Market Insider

When to Make Fall Wheat Sales

Grain markets finished the last week of September mixed as fresh grain stocks data from the USDA, and ongoing trade risk issues in the Black Sea weighed on the complex. Soybeans took a nosedive on Friday, thanks to the quarterly inventory report from the USDA, which showed 32M bushels more beans available in America as of September 1st than what the market was expecting. Also a 7% increase year-over-year, this adds to a soybean market already being impacted by the potential of a record crop in Brazil expected later this year (which will be dependent on the possibility of 3rd straight year of La Nina weather). U.S. corn stocks of 1.38 billion bushels was up 11% year-over-year, but was 135M bushels below what the market was expecting, thereby helping the coarse grain squeeze out a green performance for the week.
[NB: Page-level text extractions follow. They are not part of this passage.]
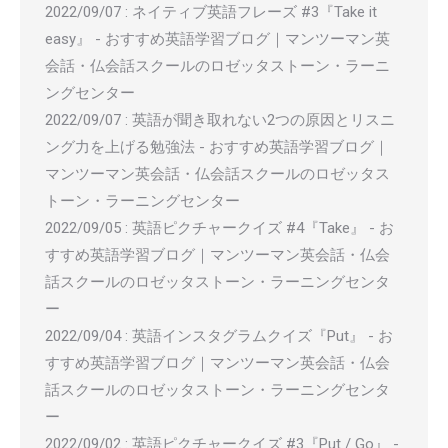
2022/09/07
:
ネイティブ英語フレーズ #3『Take it
easy』 - おすすめ英語学習ブログ｜マンツーマン英
会話・仏会話スクールのロゼッタストーン・ラーニ
ングセンター
2022/09/07
:
英語が聞き取れない2つの原因とリスニ
ング力を上げる勉強法 - おすすめ英語学習ブログ｜
マンツーマン英会話・仏会話スクールのロゼッタス
トーン・ラーニングセンター
2022/09/05
:
英語ピクチャークイズ #4『Take』 - お
すすめ英語学習ブログ｜マンツーマン英会話・仏会
話スクールのロゼッタストーン・ラーニングセンタ
ー
2022/09/04
:
英語インスタグラムクイズ『Put』 - お
すすめ英語学習ブログ｜マンツーマン英会話・仏会
話スクールのロゼッタストーン・ラーニングセンタ
ー
2022/09/02
:
英語ピクチャークイズ #3『Put / Go』 -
For the month of September, Chicago SRW wheat was the biggest winner of the grains complex, up nearly 11% or 90¢ USD/bushel, while soy oil performed the worst, down almost 9%. For the calendar quarter, everything except for Chicago and Kansas City wheat futures ended 3Q2022 in the red, below the still relatively high values seen at the end of June. Also supporting U.S. wheat futures to end September was a fresh estimate of the American wheat harvest by the USDA of 1.65 billion bushels, which was below both trade expectations and the 1.783 billion bushels printed in the September WASDE! This only adds uncertainty to the wheat complex, given the trade risk out of Ukraine, and resets the market’s focus on a relatively tight wheat balance sheet. That said, the USDA’s print of 1.776 billion bushels of wheat still available in the U.S. as September 1st was not a market-mover, as it was in line with the average pre-report guesstimate.

With the calendar flipping to October, harvest is nearly complete for Alberta and Saskatchewan, but things are still far from completion in Manitoba. As of last week in Alberta, the harvest was nearing 90% complete, in line with last year’s pace and well ahead the seasonal average, which is asterisked by some early frosts. In Saskatchewan, 81% of the crop had been taken off as of last week, with oilseeds, spring wheat, and oats basically the only thing left to come off. Conversely, most of Manitoba got its first frost last week, and combined with some rains and overcast conditions not helping dry things out, harvest is sitting at less than 50% complete.

For Manitoba spring wheat, most quality downgrades will be seen in eastern regions (spring wheat harvest at 65%), the Interlake (30%), and southwestern Manitoba (70%), meaning more eastern Saskatchewan grain could be pulled in via better basis, and therein, better cash prices. Thinking further out, with only about 30% of the province’s canola harvested, winter wheat seeding plans are likely to be curtailed, suggesting that only 50% - 75% of what normally gets planted would actually get drilled in.

There’s also some buzz that Statistics Canada’s yield estimates from a few weeks ago might be too generous, especially when accounting for a few pockets in Saskatchewan and Alberta to experienced similar levels of moisture to last year’s drought. Needless to say, spring wheat prices are still performing better than where they were a year ago, despite the return to near-average yields this year against last year’s drought!

That said, there are a lot of variables impacting wheat prices right now including factors like Europe’s drought, Ukraine’s exports, potential recession risk impacting demand globally which could theoretically offset smaller inventories worldwide for the 4th straight year. My marketing plan is still the same though, looking to make a next sale sometime in the next 2 months, as this coincides with seasonal tops for this time of year (and as shown in the charts below). On the flipside, while HRS wheat seeing significantly better basis over the last month, basis tends to trade sideways into December before improving again. Therein, I might consider locking in some basis today, off either the December 2022 or March 2023 contract (depending on when you want to haul and when you need cashflow) and then pricing out the futures in the next few months.